A New Way to Patent Troll: Loops Edition

Andy_L wrote on 4/9/2013, 10:48 AM
It's getting harder to make my 25 cents a day over at YouTube!

Here's a new exploit that threatens to affect anyone who uses Royalty Free Loop/Sample collections that they've purchased for commercial use:

Unscrupulous individuals are buying popular/bestselling loop collections and then creating extremely thin songs--ie, putting two sounds together on a track. They render these "songs" out, and then register them as copyrighted original works in YouTube's system.

If you then happen to use the same sounds in your own compositions, chances are excellent you'll be flagged as "Matching 3rd Party Content". Revenue sharing will be disabled on your video, and you'll have to initiate a challenge.
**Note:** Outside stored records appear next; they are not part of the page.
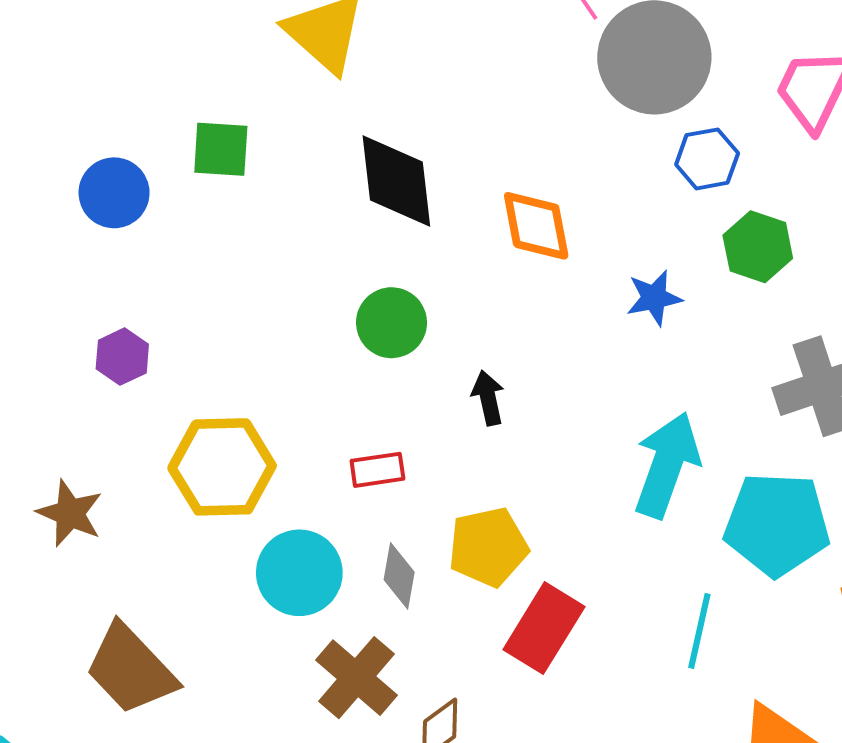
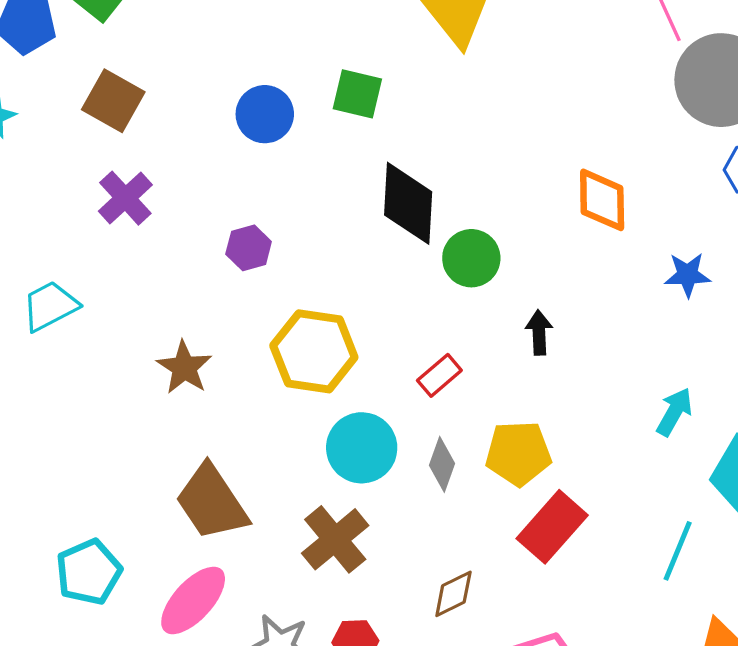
black diamond: (396, 181) -> (408, 203), moved
cyan arrow: (667, 465) -> (674, 412), size x0.6
red rectangle: (377, 470) -> (439, 375), turned -42
brown cross: (356, 678) -> (335, 539), moved

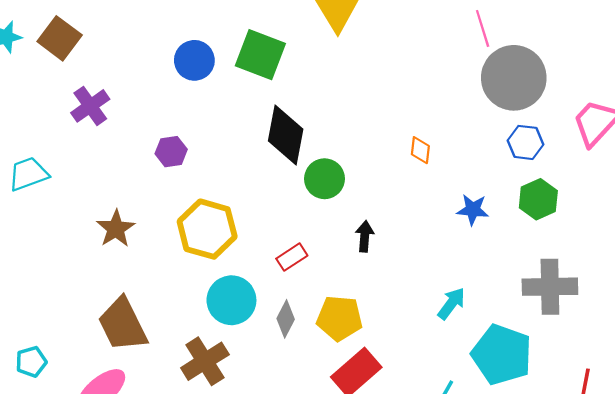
green square: (357, 94) -> (260, 55), size x1.4
brown square: (113, 101) -> (60, 38), moved
orange diamond: (602, 200) -> (420, 150), size x0.6
cyan pentagon: (89, 572) -> (31, 362), size x0.7

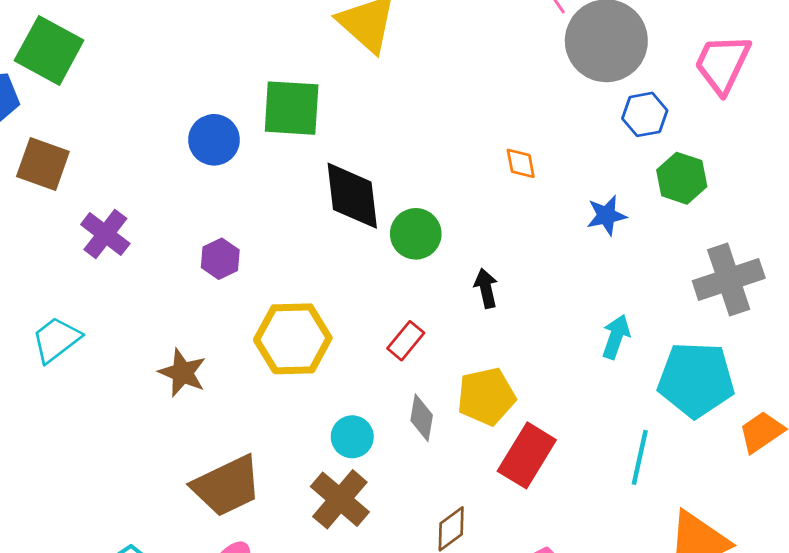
cyan circle: (231, 300) -> (352, 437), moved, size x0.7
brown trapezoid: (123, 325) -> (227, 486), turned -72

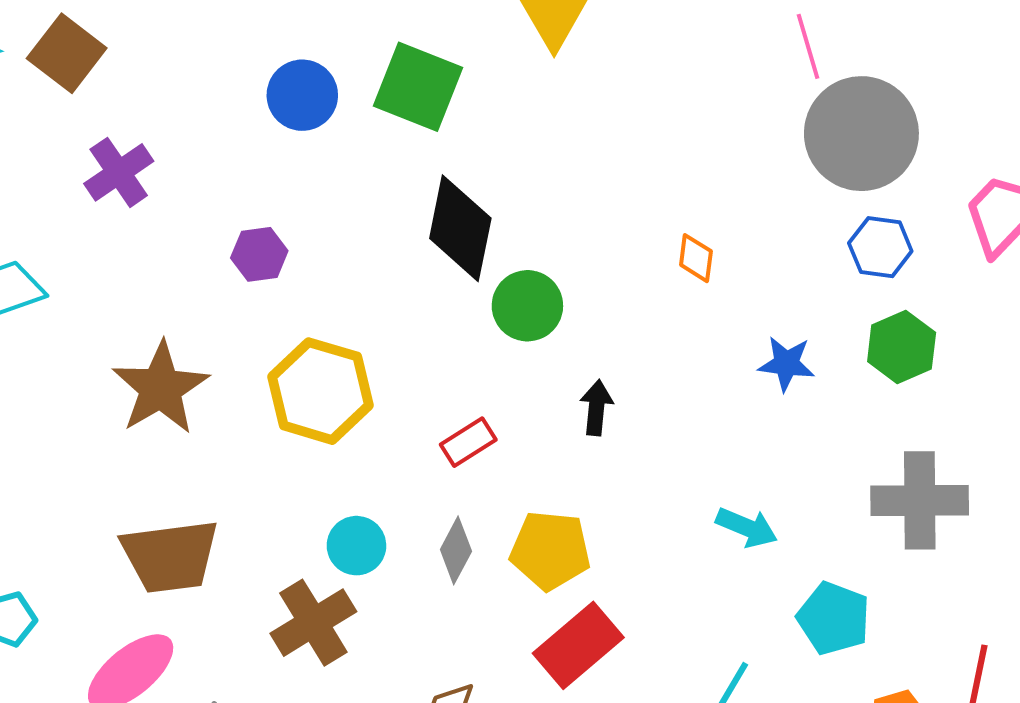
cyan arrow: (616, 337) -> (747, 527), turned 75
brown star: (182, 373) -> (160, 388), size x1.4
cyan pentagon: (696, 380) -> (834, 618), size x0.7

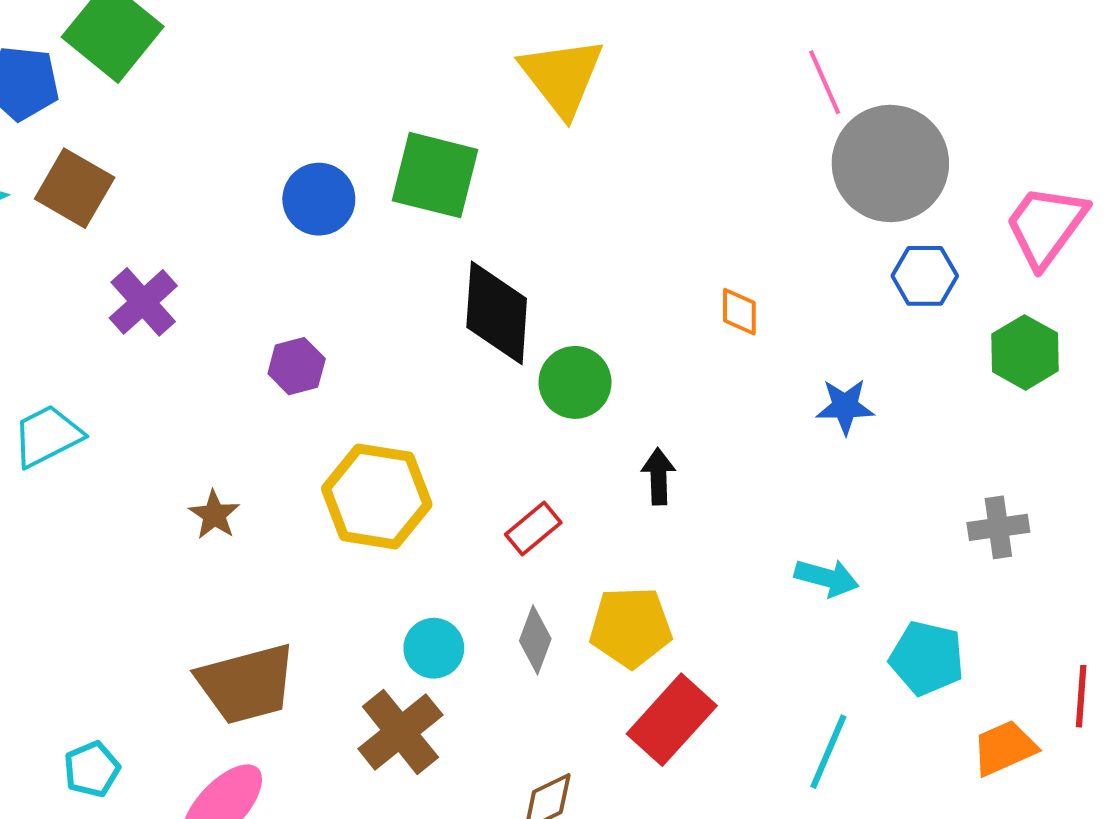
green hexagon: (902, 347) -> (1025, 352), moved
brown star: (160, 388) -> (214, 515), size x0.5
gray cross: (920, 500) -> (998, 527), size x0.6

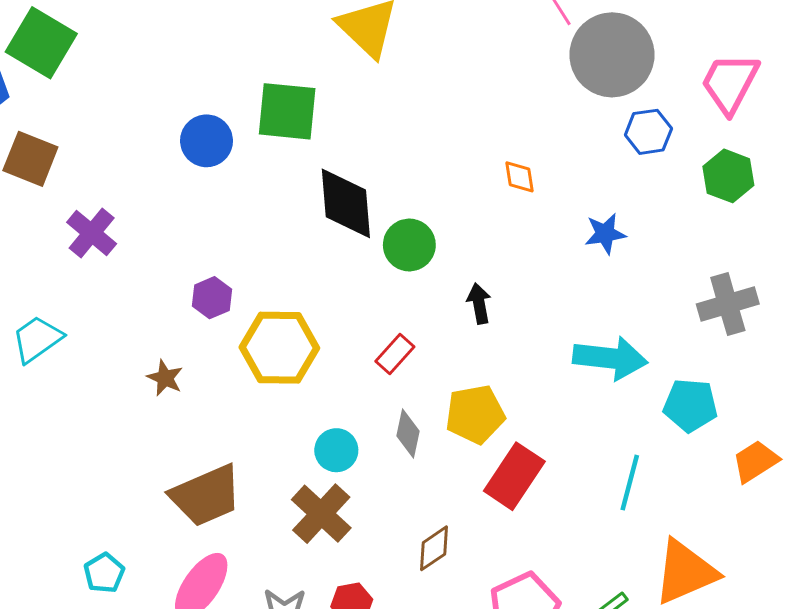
purple hexagon: (297, 366) -> (212, 298), moved
gray cross: (998, 527) -> (728, 304), size x1.4
cyan arrow: (827, 578) -> (610, 358), size x1.6

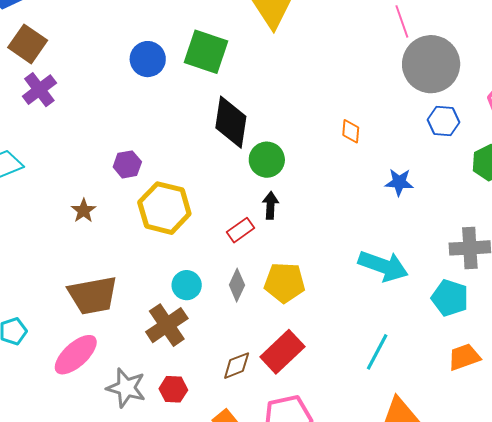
purple cross: (92, 233) -> (39, 90), moved
black arrow: (479, 304) -> (270, 205), moved
cyan pentagon: (690, 405) -> (450, 298), moved
red rectangle: (514, 476) -> (282, 352), moved

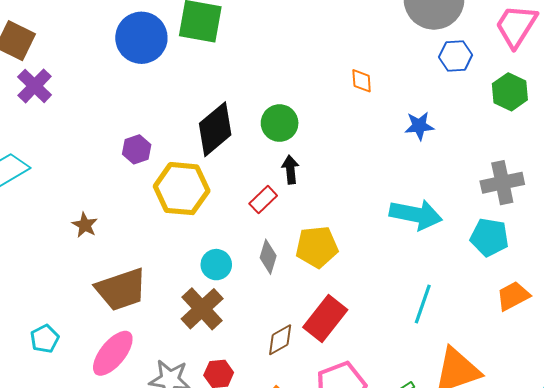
blue circle: (148, 59) -> (141, 38), size x1.4
black diamond: (231, 122) -> (215, 129), moved, turned 50
brown star: (84, 211) -> (85, 225), moved

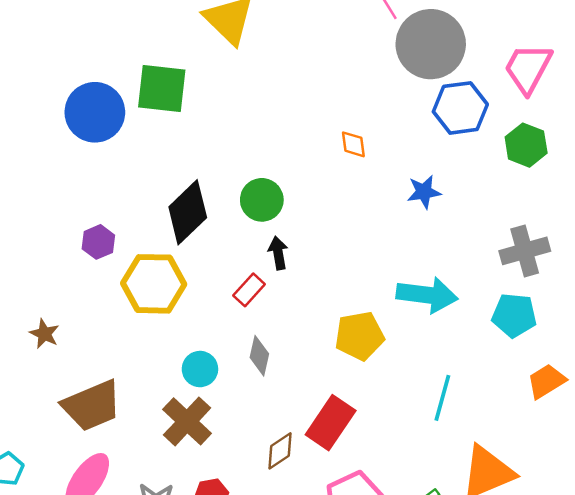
blue hexagon: (456, 56) -> (460, 108), size x1.4
yellow pentagon: (317, 247) -> (359, 336), moved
Now here's the exploit: yes, you've purchased a legal license to use these sounds commercially. But YouTube's challenge process gives the claimant 30 days to respond to your challenge, during which time your video earns no revenue for you--but instead earns revenue for the 3rd party!

So, troll waits 30 days, then releases the claim. And then, if you're unlucky, your video is immediately flagged as matching another one of these 3rd party "songs", and you're stuck for another 30 days of sending money to someone else.

The Loop company I use most seemed surprised when I brought this issue to their attention. But they got alarmed very quickly, as evidenced how fast my email was escalated to the higher levels of their company.

Ultimately it's probably going to take a combination of major players like Sony and professional (ie, famous) artists and producers pointing out that this could in effect render Loop collections useless to get YouTube to do anything about it.

Even if eventually you do clear this 3rd party match minefield, by then it may not matter. Videos often get most of their views when they debut, so 30 or 60 or 90 days later...you've lost the bulk of the video's earning potential.

Obviously sometimes sounds will match for non-nefarious reasons, but for shady types this is easy money right now, which means it's probably going to get a lot worse.